In certain cases, these brokers switch plans without the individuals’ consent, as Wyden has commented on before.
“Predatory health insurance brokers are stealing money out of families’ pockets by leaving them with uncovered medical expenses, unexpected tax liabilities and more by fraudulently changing or enrolling Americans in health insurance plans in the federal marketplace,” said Wyden. “My bill will crack down on fraudulent tactics that cheat hard working Americans out of getting the health care they need.”
The bill, called the Insurance Fraud Accountability Act, is supported by Sherrod Brown, D-Ohio; Tammy Duckworth, D-Illinois; Patty Murray, D-Washington; Brian Schatz, D-Hawaii; and Chris Van Hollen, D-Maryland. It is endorsed by AHIP, the Blue Cross Blue Shield Association and Centene.
Warren leads Chevron Doctrine codification charge
Another group of Democratic lawmakers wants to codify the federal agency protections that were once available under Chevron deference.
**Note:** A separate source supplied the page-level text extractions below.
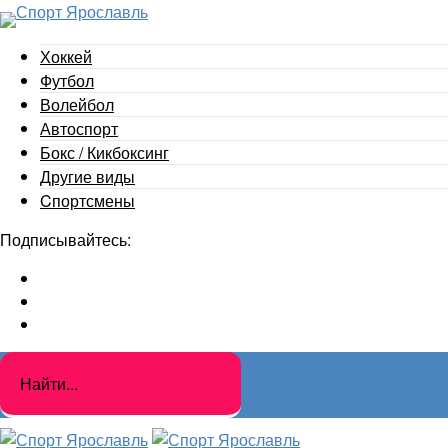
Хоккей
Футбол
Волейбол
Автоспорт
Бокс / Кикбоксинг
Другие виды
Cпортсмены
Подписывайтесь:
A recent Supreme Court ruling overrules Chevron, meaning courts agencies will have less power to fill in legislative gaps for ambiguous law. Liberal lawmakers and judges have worried this will ruling will have serious consequences for healthcare and environmental protections.
Led by Elizabeth Warren, D-Massachusetts, the Stop Corporate Capture Act intends to codify Chevron protections while ensuring lobbyists don’t have outsized influence on rulemaking procedures that go against the interest of the public.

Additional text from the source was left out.